[[ Provided records, beginning ]]
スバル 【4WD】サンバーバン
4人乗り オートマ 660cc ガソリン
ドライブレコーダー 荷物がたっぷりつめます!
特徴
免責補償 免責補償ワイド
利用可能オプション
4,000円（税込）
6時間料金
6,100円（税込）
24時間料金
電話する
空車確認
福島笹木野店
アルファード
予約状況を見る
[[ Provided records, end ]]
[[ Provided records, beginning ]]
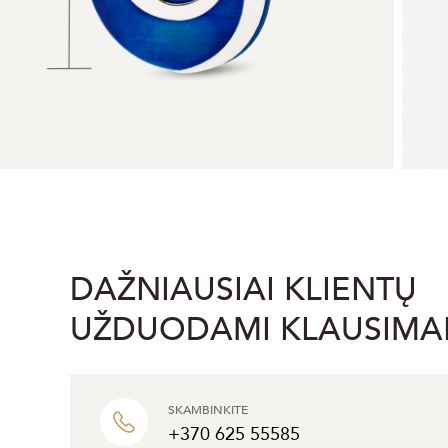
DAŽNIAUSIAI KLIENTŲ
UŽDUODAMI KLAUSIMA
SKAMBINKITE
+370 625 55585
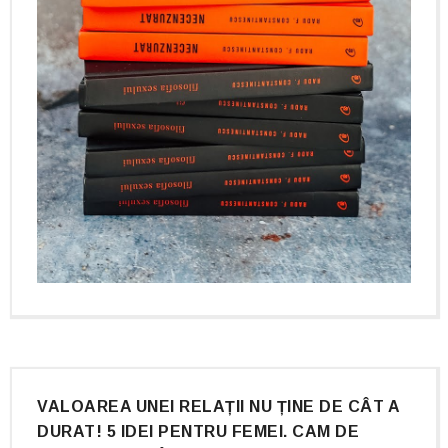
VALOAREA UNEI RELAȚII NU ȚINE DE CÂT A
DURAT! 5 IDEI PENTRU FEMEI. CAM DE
[[ Provided records, end ]]
[[ Provided records, beginning ]]
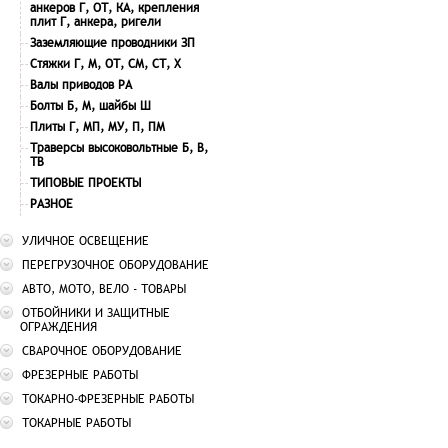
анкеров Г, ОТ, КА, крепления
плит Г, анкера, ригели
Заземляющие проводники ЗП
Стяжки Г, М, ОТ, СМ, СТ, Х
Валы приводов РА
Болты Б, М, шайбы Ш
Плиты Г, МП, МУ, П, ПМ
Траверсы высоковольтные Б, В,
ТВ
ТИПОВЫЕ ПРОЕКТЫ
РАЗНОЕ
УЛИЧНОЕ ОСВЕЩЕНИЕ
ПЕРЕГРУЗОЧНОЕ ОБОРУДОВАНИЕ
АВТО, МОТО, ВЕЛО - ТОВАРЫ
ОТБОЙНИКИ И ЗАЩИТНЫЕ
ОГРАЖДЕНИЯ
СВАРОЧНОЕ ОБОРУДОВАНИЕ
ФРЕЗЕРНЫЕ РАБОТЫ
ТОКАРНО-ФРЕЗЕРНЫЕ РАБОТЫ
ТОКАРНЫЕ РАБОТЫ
[[ Provided records, end ]]
### What is required:
For the string "ФРЕЗЕРНЫЕ", go through the entries above and copy each line where it occurs.

### Answer below:
ФРЕЗЕРНЫЕ РАБОТЫ
ТОКАРНО-ФРЕЗЕРНЫЕ РАБОТЫ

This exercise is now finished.